The markets were going strong last week, buoyed by hopes that concerns over a slowing economy would be the catalyst for the Federal Reserve to back off raising rates. In case you haven’t noticed, equity markets really hate higher interest rates, especially the tech stocks. Higher rates are a direct competitor to equities; they make doing business more expensive and result in lower profits for companies that borrow — and tech companies borrow a lot.
When rates were at zero, there seemed to be no other choice but to invest in stocks, since you were likely getting solid returns and dividends with little volatility. Now rates are on the rise and what seemed unthinkable a few years ago is reality. Locking in 3% and avoiding a tumultuous market now seems like a good idea to some investors.
Which brings us to last week’s markets. The adage is “Don’t fight the Fed,” or you might say, “Don’t fight the Fed when it’s raising rates.” That’s what the stock market was doing last week.
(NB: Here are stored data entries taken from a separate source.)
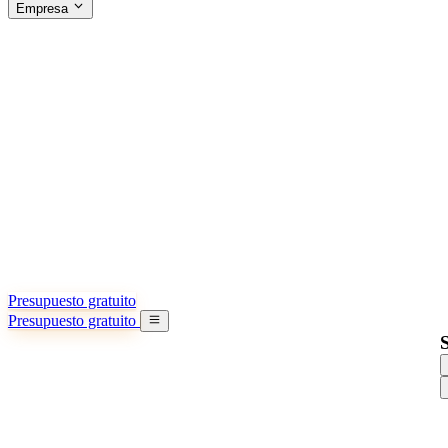
Empresa
ACERCA DE SINO SHIPPING
§04 · ABOUT US
Acerca de nosotros
Conozca más sobre nuestra misión
Casos de éxito
Logros y lecciones reales de importadores
Oficinas en China
9 ciudades: HK, Guangzhou, Shanghai…
Equipo
Conozca a nuestro equipo en China
Nuestra historia
De startup a socio global
Presupuesto gratuito
Presupuesto gratuito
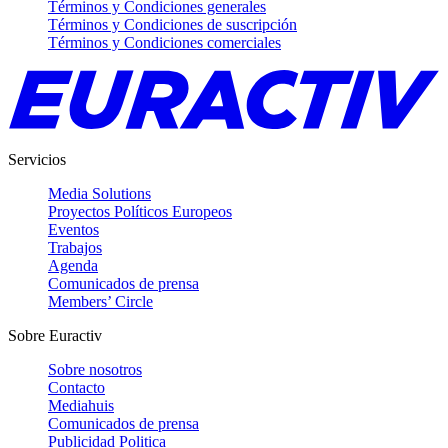
Términos y Condiciones generales
Términos y Condiciones de suscripción
Términos y Condiciones comerciales
Servicios
Media Solutions
Proyectos Políticos Europeos
Eventos
Trabajos
Agenda
Comunicados de prensa
Members’ Circle
Sobre Euractiv
Sobre nosotros
Contacto
Mediahuis
Comunicados de prensa
Publicidad Politica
The assumption was that bad news was good news (more in the next section), in the sense that the Fed will change its posture on rates and blink because the economy is weakening and all the recession warning signs are flashing. Sure, the Fed might blink, but other things can happen, too — and the markets were in no mood to consider that last week.
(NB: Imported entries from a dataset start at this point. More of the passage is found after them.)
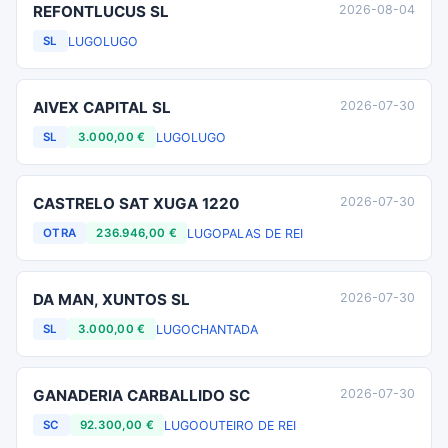
REFONTLUCUS SL
2026-08-04
LUGO
LUGO
SL
AIVEX CAPITAL SL
2026-07-30
LUGO
LUGO
SL
3.000,00 €
CASTRELO SAT XUGA 1220
2026-07-30
LUGO
PALAS DE REI
OTRA
236.946,00 €
DA MAN, XUNTOS SL
2026-07-30
LUGO
CHANTADA
SL
3.000,00 €
GANADERIA CARBALLIDO SC
2026-07-30
LUGO
OUTEIRO DE REI
SC
92.300,00 €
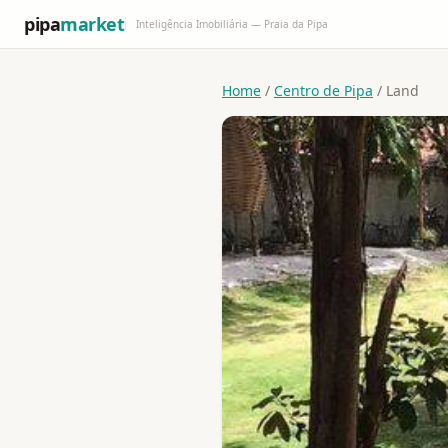
pipa
market
Inteligência Imobiliária — Praia da Pipa
Home
/
Centro de Pipa
/ Land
We continue to see yield curve inversions. Not every inversion results in a recession, but an inversion preceded every recession. The Fed minutes from its most recent meeting were released last week and reiterated that the Fed is poised to aggressively raise rates to combat inflation. With low unemployment and inflation at 40-year highs, it’s hard to understand why the markets would consider a deceleration in the economy an appropriate reason for the Fed to slow its rate increases. The Fed clearly wants to slow the economy and will not stop until inflation comes down. We may start to see that happen this week when Consumer Price Index (CPI) and Producer Price Index (PPI) numbers for June are released, but it needs to be a trend. So it may take several months to see overall improvement on that front. By then the Fed could have moved another 150 basis points (75 in July and 50-75 in September), so markets could be unpleasantly surprised by then.
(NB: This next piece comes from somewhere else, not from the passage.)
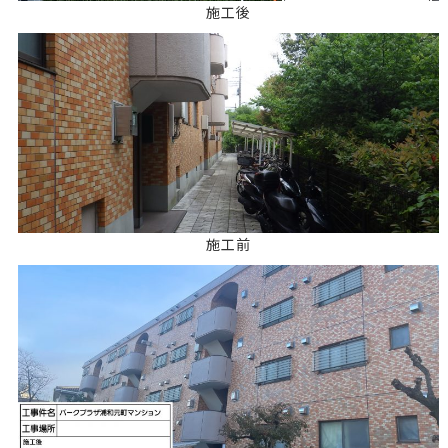
施工後
施工前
In the meantime, we’re in a short-term bear market rally, because markets were tired of losing and decided enough is enough. Lower volumes and higher volatility are standard in the summer months, especially when most experienced Wall Street traders are taking vacations. The most recent rally could be another head fake from the markets, as there are a multitude of headwinds that could send us scurrying for cover before we can expect any change in the Fed’s rate-raising stance.
The Biden administration keeps citing strong job growth as a measure of economic health and saying the economy is strong. But here’s where we are: First-quarter Gross Domestic Product (GDP) was finalized at -1.6%. The Atlanta Fed initially forecast +0.09% GDP growth for the second quarter, then revised the estimate to 0.00% and is now forecasting -1.2%. We should see the initial print of second-quarter GDP on July 28, and my guess is it won’t be pretty. If that guess bears out, it will mark two consecutive quarters of GDP contraction and we’ll officially be in a recession.
It’s really no surprise: Inflation is at 40-year highs. Gas prices dropped slightly but are still painfully high. Consumer sentiment is at rock bottom, and wage growth continues to trail inflation, which means people aren’t keeping up with price increases. Mortgage applications have dropped. Does that sound like a strong economy? The jobs being “created” are barely back to pre-pandemic employment levels, and that’s not counting the job creation we could have had without the pandemic. These are jobs that were lost during the shutdown and are being filled because people have run out of savings and now have to go back to work.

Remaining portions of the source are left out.